Els Bruggeman, responsabile delle politiche e dell’applicazione delle norme a Euroconsumers, afferma che i prezzi dinamici sono profondamente ingiusti per i tifosi e che il prezzo pagato non ha alcun rapporto con il posto assegnato.

“Per come è organizzato adesso, puoi sederti accanto a qualcuno ai Mondiali che ha pagato tre volte meno di te, o magari dieci volte meno, solo perché è entrato in coda digitale tre secondi prima di te”, ha spiegato.

“Facendo due più due”

Euroconsumers chiede da tempo il divieto dei prezzi dinamici per gli eventi dal vivo. L’offerta è limitata e la domanda è alta, quindi i consumatori hanno pochissimo potere.

Quando la FIFA ha annunciato che avrebbe usato prezzi variabili, a Bruxelles si è acceso l’allarme.

“Abbiamo seguito da vicino come si sarebbe evoluta la situazione, ma abbiamo anche lavorato con Football Supporters Europe, che sapeva che eravamo molto attivi sul tema dei prezzi dinamici”, ha spiegato Bruggeman.

“Loro (FSE) ricevevano i reclami, raccoglievano le esperienze. E, facendo due più due, siamo riusciti a presentare questo reclamo”.

Non solo prezzi alle stelle

Nel reclamo sono inclusi anche altri aspetti, oltre ai prezzi dinamici e alle tariffe elevate.

Euroconsumers sostiene che la FIFA abbia usato pubblicità-esca, una pratica vietata dal diritto dei consumatori dell’UE.

Prima dell’apertura della prima fase di vendita, la FIFA aveva annunciato biglietti per la fase a gironi a partire da 60 dollari (51,77 euro). In realtà, secondo il comunicato stampa, pochi tifosi sono riusciti ad acquistare biglietti a quei prezzi.

Se i clienti vogliono rivendere i biglietti dei Mondiali o acquistare biglietti di rivendita, la FIFA li invita a farlo tramite la piattaforma FIFA Resale/Exchange Marketplace, invece che attraverso concorrenti come StubHub o Vivid Seats, affermando che la propria piattaforma è il “modo ufficiale e sicuro”.

Il Resale/Exchange Marketplace della FIFA applica poi una commissione del 15% sia all’acquirente sia al venditore. Nel reclamo di Euroconsumers e FSE si sottolinea che si tratta di un meccanismo molto redditizio per la FIFA, “a detrimento dei diritti e degli interessi dei consumatori”.

“Basta giochetti”, ha detto Els Bruggeman, responsabile delle politiche e dell’applicazione delle norme a Euroconsumers.
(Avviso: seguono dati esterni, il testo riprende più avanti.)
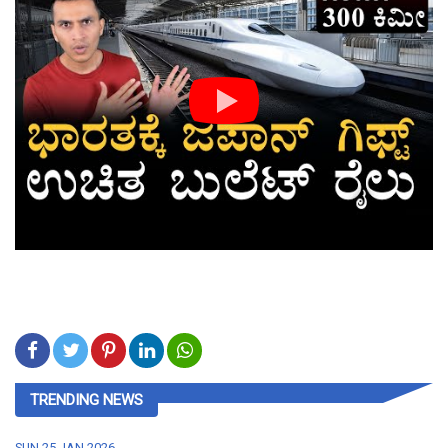
TRENDING NEWS
SUN,25 JAN 2026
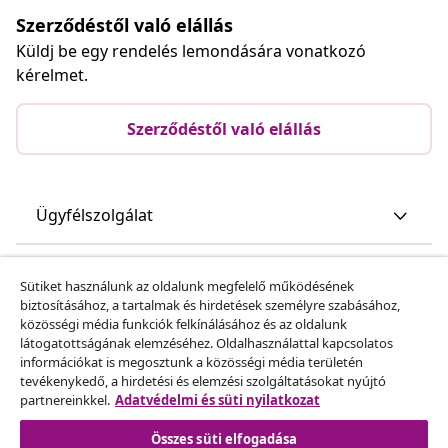
Szerződéstől való elállás
Küldj be egy rendelés lemondására vonatkozó
kérelmet.
Szerződéstől való elállás
Ügyfélszolgálat
Üzlet
Sütiket használunk az oldalunk megfelelő működésének
biztosításához, a tartalmak és hirdetések személyre szabásához,
közösségi média funkciók felkínálásához és az oldalunk
vidaXL
látogatottságának elemzéséhez. Oldalhasználattal kapcsolatos
információkat is megosztunk a közösségi média területén
tevékenykedő, a hirdetési és elemzési szolgáltatásokat nyújtó
Fedezz fel többet
partnereinkkel.
Adatvédelmi és süti nyilatkozat
Összes süti elfogadása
“Mettiamo fine a questi prezzi dinamici. Siate molto chiari su quanti biglietti [FIFA] avete ancora e per quali partite. Annunciate in piena trasparenza quali saranno i prezzi”.
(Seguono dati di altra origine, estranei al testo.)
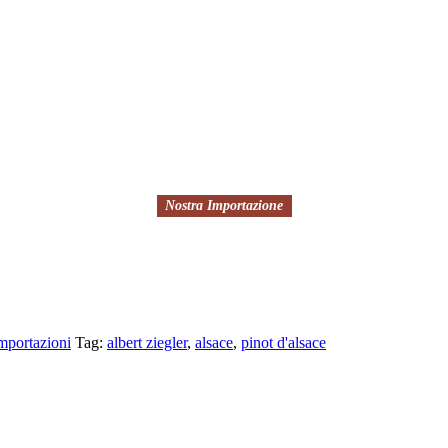
Nostra Importazione
mportazioni
Tag:
albert ziegler
,
alsace
,
pinot d'alsace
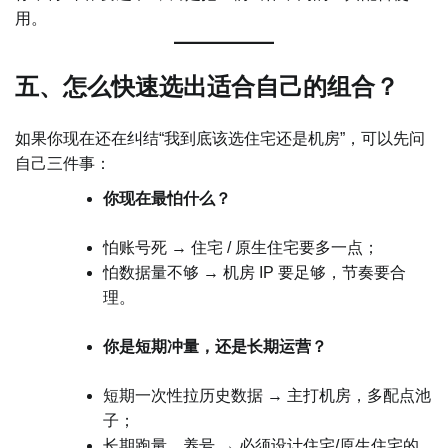
用。
五、怎么快速选出适合自己的组合？
如果你现在还在纠结“我到底该选住宅还是机房”，可以先问
自己三件事：
你现在最怕什么？
怕账号死 → 住宅 / 原生住宅要多一点；
怕数据量不够 → 机房 IP 要足够，节奏要合
理。
你是短期冲量，还是长期运营？
短期一次性拉历史数据 → 主打机房，多配点池
子；
长期跑量、养号 → 必须设计住宅/原生住宅的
Euroconsumers ha dichiarato di aver contattato la FIFA prima dell’avvio delle vendite per chiedere come avrebbe funzionato la tariffazione variabile per i Mondiali 2026, ma di non aver ricevuto risposta.

Cosa può fare la Commissione europea?

Euroconsumers e FSE chiedono alla Commissione europea di ordinare alla FIFA di smettere di utilizzare prezzi dinamici per tutti i biglietti venduti.

Bruggeman ha detto di sperare in una soluzione rapida, dato che un’altra estrazione per i biglietti si aprirà il 2 aprile e i Mondiali inizieranno a giugno.

“Se entro allora non avremo misure, il danno per i consumatori sarà irreparabile”, ha affermato.

Un portavoce della Commissione ha dichiarato di aver ricevuto il reclamo e che “sarà valutato secondo le nostre procedure standard”.